Data extracted from a collection:
==*==
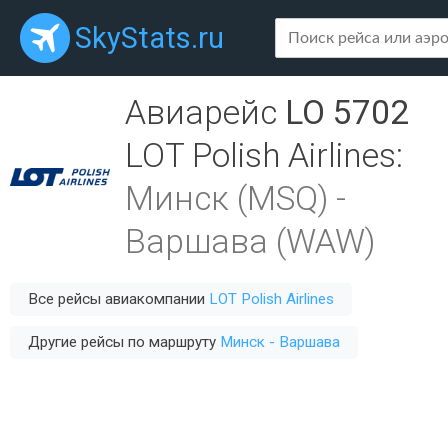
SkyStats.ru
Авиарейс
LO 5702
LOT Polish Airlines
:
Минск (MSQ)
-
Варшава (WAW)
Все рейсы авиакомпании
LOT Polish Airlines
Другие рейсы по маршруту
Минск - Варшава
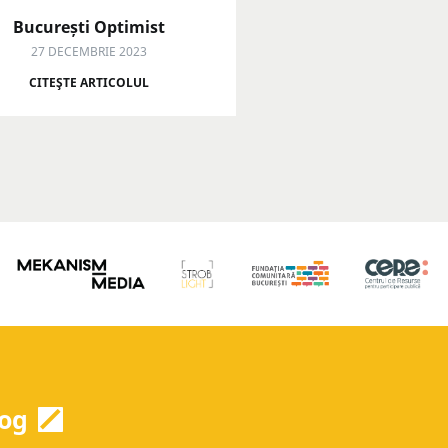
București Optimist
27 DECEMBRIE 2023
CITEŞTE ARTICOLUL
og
==*==
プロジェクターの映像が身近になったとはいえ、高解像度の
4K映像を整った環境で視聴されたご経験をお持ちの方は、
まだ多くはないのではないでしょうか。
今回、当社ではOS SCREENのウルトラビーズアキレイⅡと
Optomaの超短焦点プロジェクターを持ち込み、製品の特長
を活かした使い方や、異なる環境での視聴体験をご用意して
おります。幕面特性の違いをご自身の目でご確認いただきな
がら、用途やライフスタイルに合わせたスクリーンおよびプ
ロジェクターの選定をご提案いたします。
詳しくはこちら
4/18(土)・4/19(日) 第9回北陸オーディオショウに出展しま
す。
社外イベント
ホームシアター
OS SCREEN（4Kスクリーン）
==*==
Instructions to follow:
From the records above, copy only the lines starting with the line that holds "4K映像を整った環境で視聴されたご経験をお持ちの方は、" and going on through the line that holds "OS SCREEN（4Kスクリーン）", exactly as written.

Response below:
4K映像を整った環境で視聴されたご経験をお持ちの方は、
まだ多くはないのではないでしょうか。
今回、当社ではOS SCREENのウルトラビーズアキレイⅡと
Optomaの超短焦点プロジェクターを持ち込み、製品の特長
を活かした使い方や、異なる環境での視聴体験をご用意して
おります。幕面特性の違いをご自身の目でご確認いただきな
がら、用途やライフスタイルに合わせたスクリーンおよびプ
ロジェクターの選定をご提案いたします。
詳しくはこちら
4/18(土)・4/19(日) 第9回北陸オーディオショウに出展しま
す。
社外イベント
ホームシアター
OS SCREEN（4Kスクリーン）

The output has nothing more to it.